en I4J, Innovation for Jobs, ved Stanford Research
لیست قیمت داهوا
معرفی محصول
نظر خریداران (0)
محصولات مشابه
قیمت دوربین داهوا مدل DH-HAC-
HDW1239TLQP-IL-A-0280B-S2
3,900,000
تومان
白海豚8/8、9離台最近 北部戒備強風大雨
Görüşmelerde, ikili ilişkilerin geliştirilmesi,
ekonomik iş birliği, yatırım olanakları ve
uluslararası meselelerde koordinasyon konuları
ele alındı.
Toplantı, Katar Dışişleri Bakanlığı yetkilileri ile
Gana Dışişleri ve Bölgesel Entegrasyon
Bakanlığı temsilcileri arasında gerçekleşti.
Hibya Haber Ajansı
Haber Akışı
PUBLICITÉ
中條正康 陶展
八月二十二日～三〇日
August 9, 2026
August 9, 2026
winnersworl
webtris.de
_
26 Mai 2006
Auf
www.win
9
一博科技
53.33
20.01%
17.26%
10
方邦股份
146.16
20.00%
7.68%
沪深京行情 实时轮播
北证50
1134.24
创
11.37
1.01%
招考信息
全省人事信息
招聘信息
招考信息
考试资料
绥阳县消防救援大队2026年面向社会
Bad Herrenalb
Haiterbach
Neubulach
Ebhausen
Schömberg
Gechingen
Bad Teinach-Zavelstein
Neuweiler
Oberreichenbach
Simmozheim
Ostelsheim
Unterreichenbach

▶ _What is expected_
Would you please write out all the entries exactly?

▶ _Answer box_
en I4J, Innovation for Jobs, ved Stanford Research
لیست قیمت داهوا
معرفی محصول
نظر خریداران (0)
محصولات مشابه
قیمت دوربین داهوا مدل DH-HAC-
HDW1239TLQP-IL-A-0280B-S2
3,900,000
تومان
白海豚8/8、9離台最近 北部戒備強風大雨
Görüşmelerde, ikili ilişkilerin geliştirilmesi,
ekonomik iş birliği, yatırım olanakları ve
uluslararası meselelerde koordinasyon konuları
ele alındı.
Toplantı, Katar Dışişleri Bakanlığı yetkilileri ile
Gana Dışişleri ve Bölgesel Entegrasyon
Bakanlığı temsilcileri arasında gerçekleşti.
Hibya Haber Ajansı
Haber Akışı
PUBLICITÉ
中條正康 陶展
八月二十二日～三〇日
August 9, 2026
August 9, 2026
winnersworl
webtris.de
_
26 Mai 2006
Auf
www.win
9
一博科技
53.33
20.01%
17.26%
10
方邦股份
146.16
20.00%
7.68%
沪深京行情 实时轮播
北证50
1134.24
创
11.37
1.01%
招考信息
全省人事信息
招聘信息
招考信息
考试资料
绥阳县消防救援大队2026年面向社会
Bad Herrenalb
Haiterbach
Neubulach
Ebhausen
Schömberg
Gechingen
Bad Teinach-Zavelstein
Neuweiler
Oberreichenbach
Simmozheim
Ostelsheim
Unterreichenbach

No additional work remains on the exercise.